#### DATA RECORDS
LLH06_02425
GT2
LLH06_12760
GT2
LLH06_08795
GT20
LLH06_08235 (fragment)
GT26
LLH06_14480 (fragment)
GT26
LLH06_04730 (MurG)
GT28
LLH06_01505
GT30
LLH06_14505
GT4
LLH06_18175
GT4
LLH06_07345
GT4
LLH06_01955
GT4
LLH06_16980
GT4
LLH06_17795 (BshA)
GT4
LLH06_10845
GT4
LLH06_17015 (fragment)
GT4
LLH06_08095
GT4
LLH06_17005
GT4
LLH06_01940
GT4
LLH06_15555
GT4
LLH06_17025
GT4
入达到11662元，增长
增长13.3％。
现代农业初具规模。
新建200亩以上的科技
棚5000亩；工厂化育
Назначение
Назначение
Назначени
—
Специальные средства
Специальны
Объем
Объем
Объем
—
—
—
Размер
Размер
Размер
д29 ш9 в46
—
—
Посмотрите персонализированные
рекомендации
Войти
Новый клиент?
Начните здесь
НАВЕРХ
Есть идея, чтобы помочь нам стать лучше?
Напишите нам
...
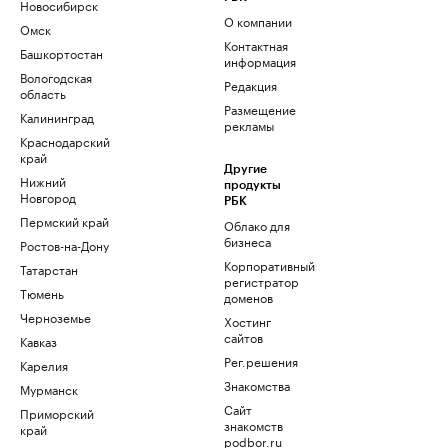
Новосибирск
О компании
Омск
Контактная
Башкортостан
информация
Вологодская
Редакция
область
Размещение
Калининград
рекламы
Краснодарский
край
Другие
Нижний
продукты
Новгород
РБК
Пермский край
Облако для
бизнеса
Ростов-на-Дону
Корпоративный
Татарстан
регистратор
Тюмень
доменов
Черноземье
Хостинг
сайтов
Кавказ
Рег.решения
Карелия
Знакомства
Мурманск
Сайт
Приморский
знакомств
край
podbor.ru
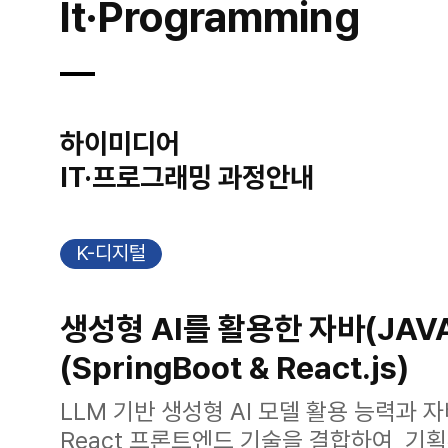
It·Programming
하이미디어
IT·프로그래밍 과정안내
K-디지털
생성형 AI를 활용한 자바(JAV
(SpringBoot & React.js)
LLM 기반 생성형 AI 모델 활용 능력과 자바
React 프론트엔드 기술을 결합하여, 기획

#### TASK PROMPT
As listed above, the lines from the line with "LLH06_17005" to the line with "Напишите нам" are to be echoed exactly, with both ends included and nothing added.

#### ANSWER TO THIS EXERCISE
LLH06_17005
GT4
LLH06_01940
GT4
LLH06_15555
GT4
LLH06_17025
GT4
入达到11662元，增长
增长13.3％。
现代农业初具规模。
新建200亩以上的科技
棚5000亩；工厂化育
Назначение
Назначение
Назначени
—
Специальные средства
Специальны
Объем
Объем
Объем
—
—
—
Размер
Размер
Размер
д29 ш9 в46
—
—
Посмотрите персонализированные
рекомендации
Войти
Новый клиент?
Начните здесь
НАВЕРХ
Есть идея, чтобы помочь нам стать лучше?
Напишите нам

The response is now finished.